Preserve existing imports

from __future__ import annotations (line 1) stays. hashlib stays (used by url_to_cache_filename). platform stays (used by _base_cache_dir).

Remove imports no longer needed

calendar, shutil, tempfile, time — verify each is truly unused after the rewrite.

Add imports (top-level, third-party group)

import cachecontrol
from cachecontrol.caches.file_cache import FileCache

These go in the third-party import group alongside import requests, following the project's PEP 8 / isort convention (no lazy imports in production code).

Keep unchanged

Symbol Lines Reason
_base_cache_dir() 19-35 Still needed for platform-specific cache path
_resolve_cache_dir() 38-42 Still needed
url_to_cache_filename() 100-116 Useful utility; not used by CacheControl but no reason to remove
FailedDownloadError 119-120 Still raised by retry logic

Modify _get_request() (lines 57-74)

  • Add session: requests.Session as the first parameter.
  • Call session.get(file_url) instead of requests.get(file_url, stream=True).
  • Remove stream=True — CacheControl needs the full response to cache it, and schemas are small.
  • Keep the retry loop (2 retries) and response_ok callback — CacheControl does not provide retry logic.

Retry / CacheControl interaction: When a server returns a 200 with corrupt body and caching headers (e.g., ETag), CacheControl caches the response before our response_ok callback runs. On a naive retry, session.get() would serve the cached corrupt response and every retry would fail identically. To avoid this, retry attempts (_attempt > 0) pass Cache-Control: no-cache in the request headers. This is standard HTTP (RFC 7234 §5.2.1.4) — it tells CacheControl to revalidate with the server rather than serve from its local cache.

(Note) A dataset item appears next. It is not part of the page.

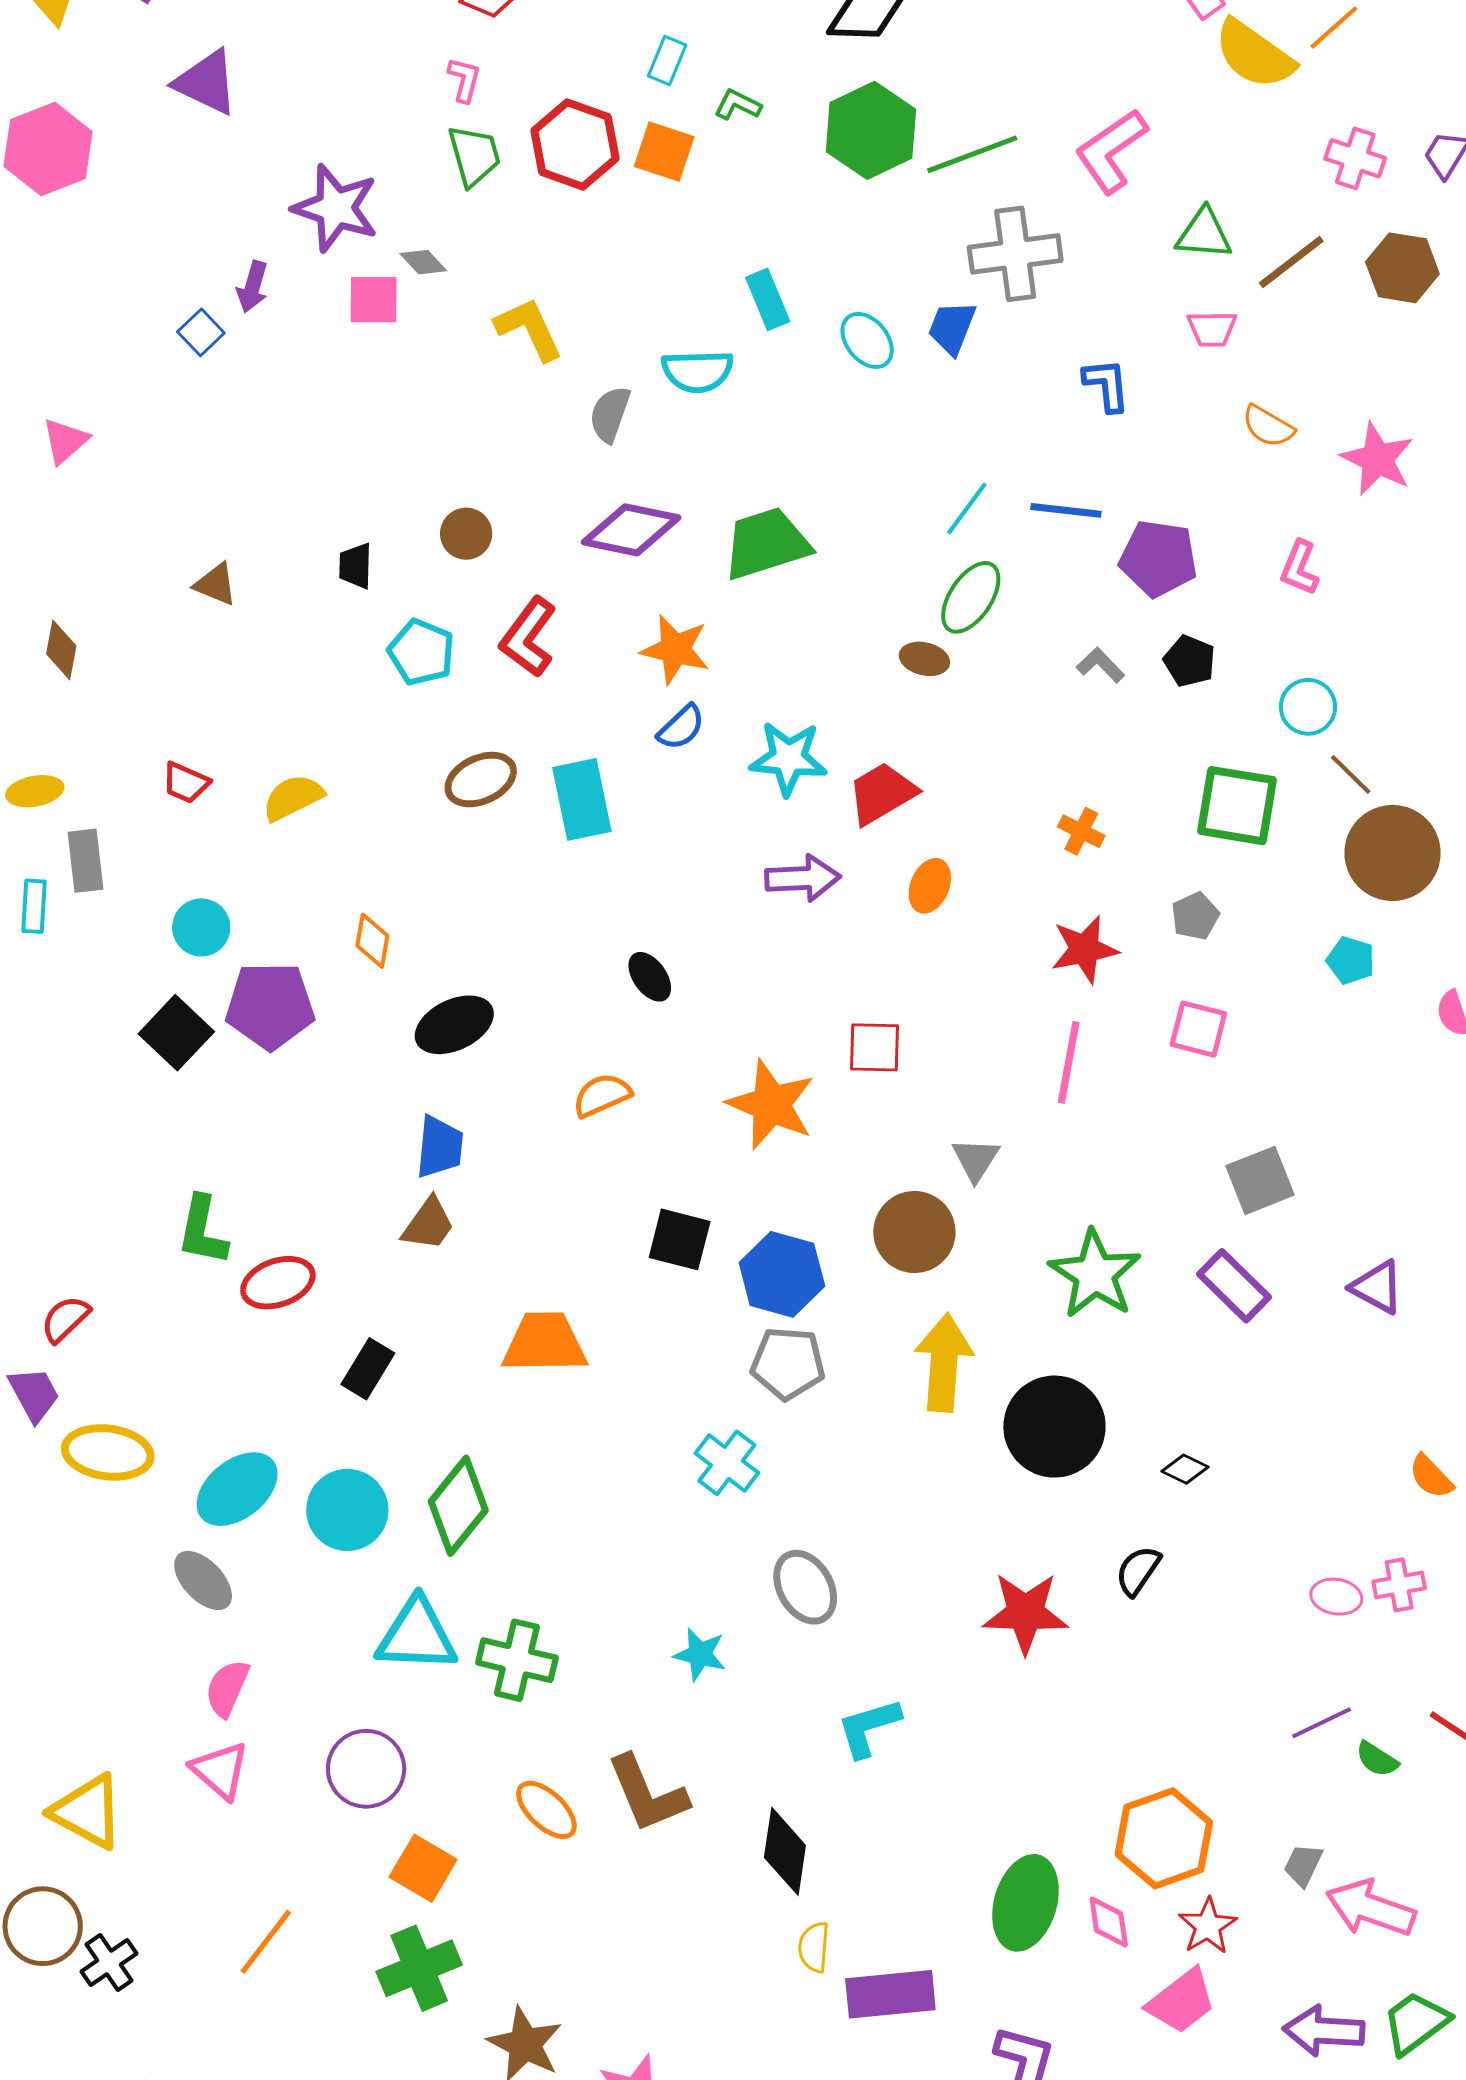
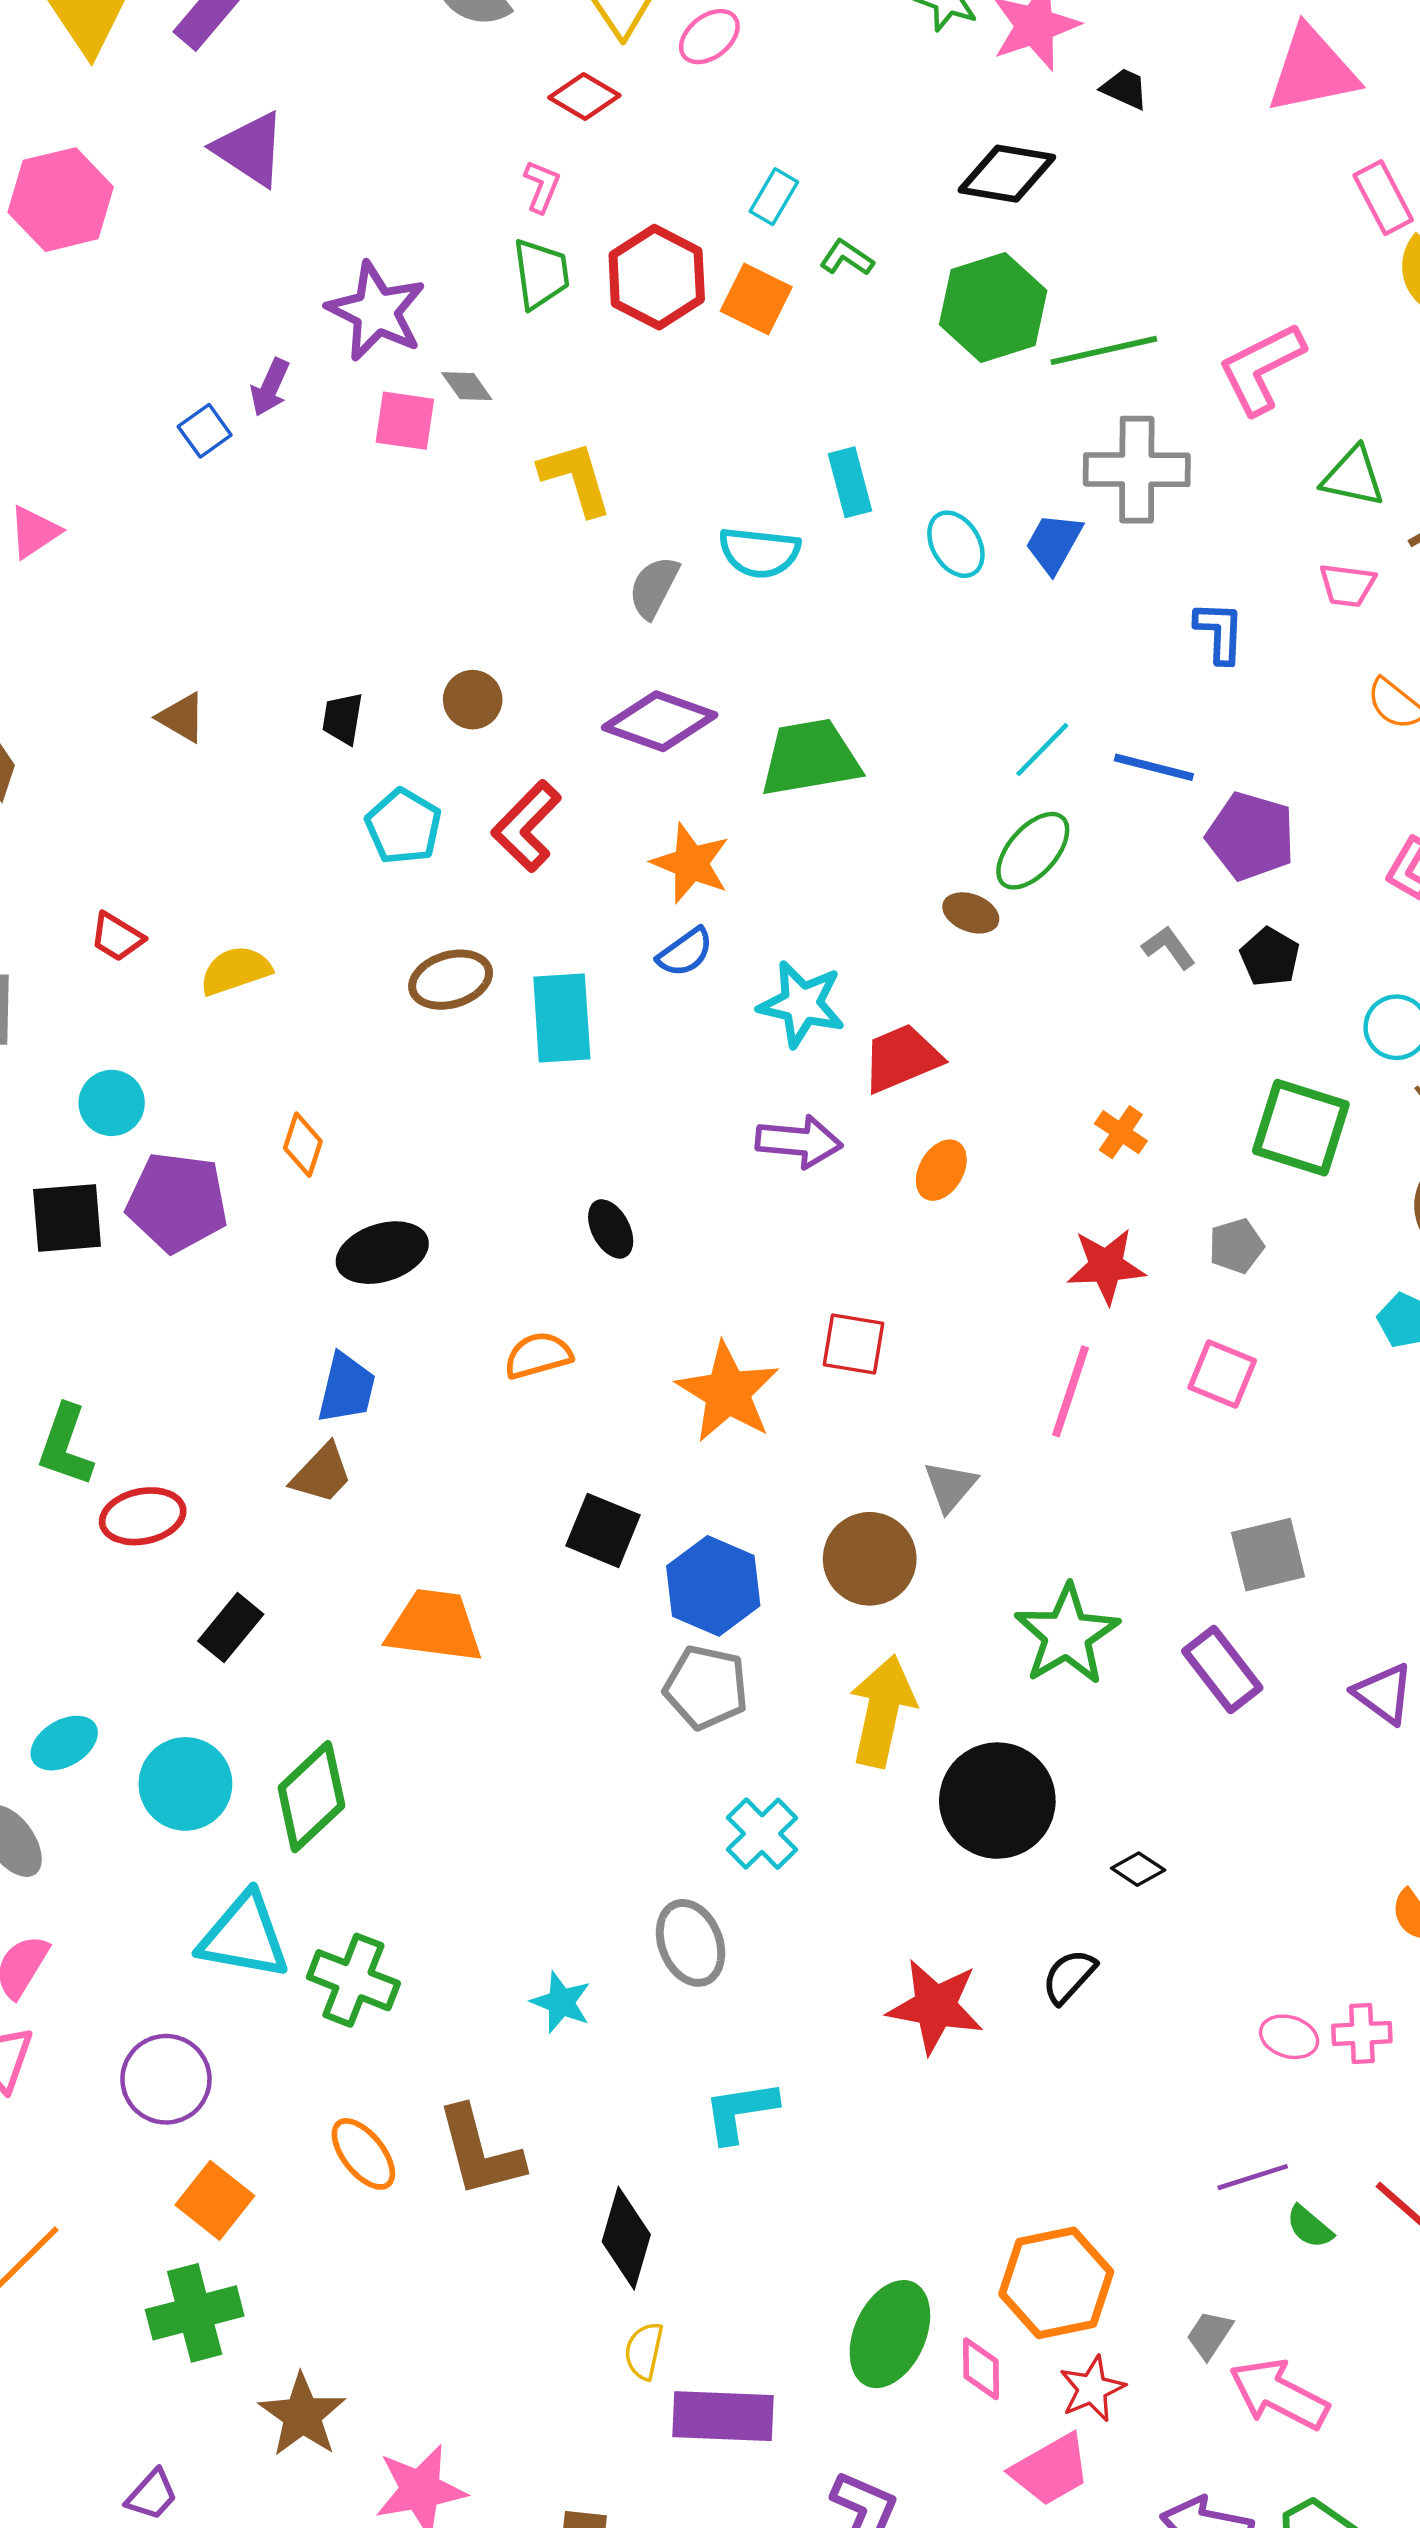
black square: (176, 1033) -> (67, 1218), turned 34
cyan cross: (727, 1463) -> (762, 1834), moved
cyan ellipse: (237, 1489) -> (64, 1743), size x0.7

CacheControl implements this natively; no custom logic is needed.

def _get_request(
    session: requests.Session,
    file_url: str,
    *,
    response_ok: t.Callable[[requests.Response], bool],
) -> requests.Response:
    num_retries = 2
    r: requests.Response | None = None
    for _attempt in range(num_retries + 1):
        try:
            # On retries, bypass CacheControl's local cache to avoid
            # re-serving a cached bad response.
            headers = {"Cache-Control": "no-cache"} if _attempt > 0 else {}
            r = session.get(file_url, headers=headers)
        except requests.RequestException as e:
            if _attempt == num_retries:
                raise FailedDownloadError("encountered error during download") from e
            continue
        if r.ok and response_ok(r):
            return r
    assert r is not None
    raise FailedDownloadError(
        f"got response with status={r.status_code}, retries exhausted"
    )

Rewrite CacheDownloader (lines 123-180)

  • __init__: store config only. Do not build the session eagerly — test_default_cache_dir creates CacheDownloader with fake/relative cache paths purely to assert _cache_dir resolution and never makes HTTP requests. Eager os.makedirs + FileCache() in __init__ would create real directories using those fake paths.
  • Build the session lazily via a _session property on first access (i.e., first open() call). This also avoids creating sessions that are never used (e.g., if the schema turns out to be local after all).
  • Remove _download() entirely — CacheControl manages on-disk cache files.
  • Simplify open() — always yields io.BytesIO(response.content). No branching needed: when cache is enabled, self._session is a CacheControl-wrapped session (handles caching transparently); when disabled, it is a plain Session.
  • bind() — unchanged API.

CacheControl imports go at the top of the module alongside requests, following the project convention (no lazy/deferred imports in production code):

import cachecontrol
from cachecontrol.caches.file_cache import FileCache
class CacheDownloader:
    def __init__(self, cache_dir: str, *, disable_cache: bool = False) -> None:
        self._cache_dir = _resolve_cache_dir(cache_dir)
        self._disable_cache = disable_cache
        self._cached_session: requests.Session | None = None

    @property
    def _session(self) -> requests.Session:
        if self._cached_session is None:
            self._cached_session = self._build_session()
        return self._cached_session

    def _build_session(self) -> requests.Session:
        session = requests.Session()
        if self._cache_dir and not self._disable_cache:
            os.makedirs(self._cache_dir, exist_ok=True)
            session = cachecontrol.CacheControl(
                session, cache=FileCache(self._cache_dir)
            )
        return session

    @contextlib.contextmanager
    def open(
        self,
        file_url: str,
        filename: str,
        validate_response: t.Callable[[requests.Response], bool],
    ) -> t.Iterator[t.IO[bytes]]:
        response = _get_request(
            self._session, file_url, response_ok=validate_response
        )
        yield io.BytesIO(response.content)

    def bind(
        self,
        file_url: str,
        filename: str | None = None,
        validation_callback: t.Callable[[bytes], t.Any] | None = None,
    ) -> BoundCacheDownloader:
        return BoundCacheDownloader(
            file_url, self, filename=filename,
            validation_callback=validation_callback,
        )

The filename parameter in open() and bind() is kept for API compatibility but ignored — CacheControl manages its own filenames (SHA-224 hash of normalized URL in a 5-level directory tree).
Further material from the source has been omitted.